Are Lib Dems facing candidate drain?
- 12 May 2014
- From the section UK Politics
Would you rather stuff envelopes through doors to get a councillor elected, or stay at home with a book?
After years of defeats at local elections some Liberal Democrats have been asking themselves that question.
Take Paul Clein, 19 years a Lib Dem councillor in Liverpool, and now not even a party member. He lost his seat in 2011 and does not plan to go back.
"A lot of people like me have left," he says. "We were the ones that were out on the streets every week, delivering leaflets.
"The party, like the Liberal Party in the 1920s, is hollowing out from the inside."
Three times Liberal Democrats have fought local elections as a party of government. Three times they have suffered losses.
They now have 35% fewer councillors than they had in 2010.
Being in national government makes surviving in local government hard, but it appears to have hurt Lib Dems much more than Tories.
The Conservatives have lost only 9% of their councillors in the same period.
The Lib Dems say their membership numbers have been rising since 2012, but only after a steep post-election fall.
Naomi Smith is the co-chair of the Social Liberal Forum - a group on the left of the party often critical of the leadership - and she says the grass roots are unhappy.
"Everybody has their own pet peeve," she says. "For many liberals it's things like secret courts. For others it's things like the NHS. We've had some attrition of the people who would normally go out and convince people to stand."
The figures suggest that challenge - getting people to stand as Lib Dems - has become more difficult.
The Lib Dems have 500 fewer candidates in the coming elections than they had when the seats were last contested in 2010.
The Conservatives have only very slightly fewer.
When it comes to the European elections, senior Lib Dem sources play down expectations of anything other than losses.
The party was - one activist says - "spooked" by Nick Clegg's failure to land many blows on UKIP's leader Nigel Farage in the televised debates.
And yet for all that Lib Dem hope appears to spring eternal.

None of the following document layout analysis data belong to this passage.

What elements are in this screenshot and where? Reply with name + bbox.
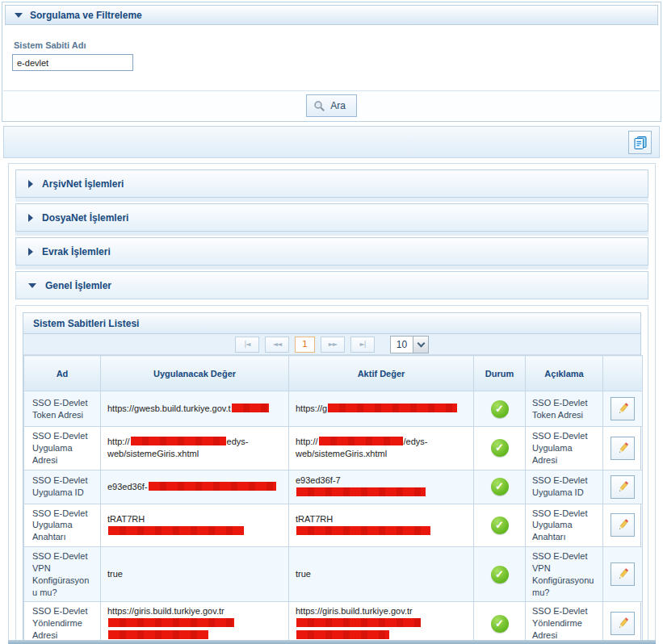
value-text: web/sistemeGiris.xhtml (107, 449, 199, 458)
system-constant-name-input[interactable] (12, 54, 133, 71)
chevron-down-icon (28, 283, 36, 288)
query-filter-panel: Sorgulama ve Filtreleme Sistem Sabiti Ad… (2, 2, 661, 122)
cell-edit (603, 504, 643, 547)
search-icon (313, 100, 325, 112)
value-text: true (296, 569, 311, 579)
cell-durum: ✓ (474, 504, 526, 547)
prev-page-button[interactable]: ◄◄ (265, 337, 289, 353)
redacted-text (296, 526, 430, 535)
first-page-button[interactable]: |◄ (235, 337, 259, 353)
redacted-text (131, 437, 226, 445)
chevron-down-icon (15, 13, 23, 18)
column-header: Ad (24, 356, 101, 391)
value-text: edys- (227, 437, 249, 446)
query-panel-title: Sorgulama ve Filtreleme (30, 10, 142, 21)
edit-button[interactable] (611, 437, 635, 460)
cell-ad: SSO E-Devlet Uygulama ID (24, 470, 101, 504)
next-page-button[interactable]: ►► (321, 337, 345, 353)
table-row: SSO E-Devlet Yönlendirme Adresihttps://g… (24, 602, 643, 644)
accordion-tab-label: DosyaNet İşlemleri (42, 212, 128, 224)
export-button[interactable] (628, 131, 652, 154)
accordion-container: ArşivNet İşlemleriDosyaNet İşlemleriEvra… (8, 163, 656, 644)
green-check-icon: ✓ (491, 439, 509, 457)
cell-aktif-deger: https://g (289, 391, 474, 427)
cell-durum: ✓ (474, 470, 526, 504)
rows-per-page-value: 10 (391, 337, 413, 353)
table-header-row: AdUygulanacak DeğerAktif DeğerDurumAçıkl… (24, 356, 643, 391)
accordion-tab-0[interactable]: ArşivNet İşlemleri (15, 169, 648, 198)
table-row: SSO E-Devlet Uygulama AnahtarıtRAT7RHtRA… (24, 504, 643, 547)
green-check-icon: ✓ (491, 615, 509, 633)
chevron-down-icon (413, 337, 428, 353)
system-constant-name-label: Sistem Sabiti Adı (14, 40, 651, 50)
cell-uygulanacak-deger: true (101, 547, 289, 602)
cell-edit (603, 602, 643, 644)
pencil-icon (616, 402, 630, 416)
cell-uygulanacak-deger: tRAT7RH (101, 504, 289, 547)
chevron-right-icon (28, 214, 33, 222)
value-text: true (107, 569, 123, 579)
accordion-tab-1[interactable]: DosyaNet İşlemleri (15, 203, 648, 232)
value-text: e93ed36f- (107, 482, 148, 491)
table-row: SSO E-Devlet Token Adresihttps://gwesb.b… (24, 391, 643, 427)
cell-aciklama: SSO E-Devlet Uygulama Anahtarı (526, 504, 603, 547)
value-text: http:// (107, 437, 130, 446)
cell-uygulanacak-deger: http://edys-web/sistemeGiris.xhtml (101, 427, 289, 470)
column-header: Durum (474, 356, 526, 391)
accordion-tab-3[interactable]: Genel İşlemler (15, 271, 648, 299)
cell-ad: SSO E-Devlet VPN Konfigürasyonu mu? (24, 547, 101, 602)
query-panel-header[interactable]: Sorgulama ve Filtreleme (5, 5, 658, 25)
chevron-right-icon (28, 180, 33, 188)
copy-documents-icon (632, 135, 648, 151)
value-text: http:// (296, 437, 318, 446)
cell-ad: SSO E-Devlet Uygulama Anahtarı (24, 504, 101, 547)
current-page-button[interactable]: 1 (295, 337, 315, 353)
cell-aktif-deger: e93ed36f-7 (289, 470, 474, 504)
edit-button[interactable] (611, 475, 635, 499)
edit-button[interactable] (611, 562, 635, 586)
green-check-icon: ✓ (491, 478, 509, 496)
accordion-tab-label: ArşivNet İşlemleri (42, 178, 124, 190)
cell-aciklama: SSO E-Devlet Token Adresi (526, 391, 603, 427)
pencil-icon (616, 441, 630, 455)
search-button[interactable]: Ara (306, 94, 357, 117)
rows-per-page-select[interactable]: 10 (390, 336, 429, 353)
green-check-icon: ✓ (491, 400, 509, 418)
edit-button[interactable] (611, 397, 635, 420)
cell-durum: ✓ (474, 547, 526, 602)
cell-uygulanacak-deger: e93ed36f- (101, 470, 289, 504)
table-row: SSO E-Devlet Uygulama IDe93ed36f-e93ed36… (24, 470, 643, 504)
cell-aciklama: SSO E-Devlet Yönlendirme Adresi (526, 602, 603, 644)
value-text: tRAT7RH (107, 514, 145, 524)
query-form: Sistem Sabiti Adı (2, 27, 661, 71)
cell-aktif-deger: tRAT7RH (289, 504, 474, 547)
edit-button[interactable] (611, 513, 635, 537)
accordion-tab-2[interactable]: Evrak İşlemleri (15, 237, 648, 266)
pencil-icon (616, 518, 630, 532)
cell-aciklama: SSO E-Devlet VPN Konfigürasyonu mu? (526, 547, 603, 602)
cell-ad: SSO E-Devlet Yönlendirme Adresi (24, 602, 101, 644)
edit-button[interactable] (611, 612, 635, 635)
value-text: web/sistemeGiris.xhtml (296, 449, 387, 458)
pencil-icon (616, 480, 630, 494)
redacted-text (108, 618, 234, 627)
redacted-text (296, 630, 389, 639)
redacted-text (319, 437, 403, 445)
cell-edit (603, 391, 643, 427)
table-row: SSO E-Devlet Uygulama Adresihttp://edys-… (24, 427, 643, 470)
value-text: https://gwesb.build.turkiye.gov.t (107, 404, 231, 413)
table-row: SSO E-Devlet VPN Konfigürasyonu mu?truet… (24, 547, 643, 602)
cell-edit (603, 470, 643, 504)
cell-edit (603, 427, 643, 470)
genel-islemler-content: Sistem Sabitleri Listesi |◄ ◄◄ 1 ►► ►| 1… (15, 305, 648, 644)
system-constants-table: AdUygulanacak DeğerAktif DeğerDurumAçıkl… (23, 355, 643, 644)
toolbar (3, 126, 660, 158)
list-panel-title: Sistem Sabitleri Listesi (23, 313, 640, 334)
value-text: /edys- (404, 437, 428, 446)
value-text: https://g (296, 404, 327, 413)
accordion-tab-label: Genel İşlemler (45, 280, 111, 291)
cell-aktif-deger: true (289, 547, 474, 602)
cell-aktif-deger: http:///edys-web/sistemeGiris.xhtml (289, 427, 474, 470)
last-page-button[interactable]: ►| (350, 337, 375, 353)
value-text: tRAT7RH (296, 514, 333, 524)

Energy Secretary Ed Davey told BBC Radio 4's World at One: "I think we're going to do better in the local elections than people are predicting. I do actually think we are capable as a party of rebuilding.
"We've got to build up for the next general election. I see, actually, if you look at the local election results up and down the country, where we work we are winning."
The optimistic case is this: May 2014 will see the final seats yet to be contested under the coalition government up for election.
However bad it gets, the argument goes, things have to get better from there.
Lib Dem backbenchers have displayed a remarkable discipline. Even those with a reputation for dissent seem optimistic about their own prospects in their own constituencies come the general election.
Many in the party genuinely believe that while they have lost councillors and activists, they have concentrated their resources where they can win.
They worry in private about seats where sitting Lib Dem MPs are standing down, but think the fighting power of their incumbents will defy the polls elsewhere.
Will that be enough to ensure that another round of defeats in the coming polls does not lead to fresh questions about Mr Clegg's leadership?
You would not want to put money on it.
But to ex-Lib Dem Paul Clein, none of this much matters.
"I go to football matches," he says. "I go to concerts. I read books again. I have a life again."
All politicians fret about the decisions of voters.
The Lib Dems may also have to worry about former stalwarts who choose life over politics.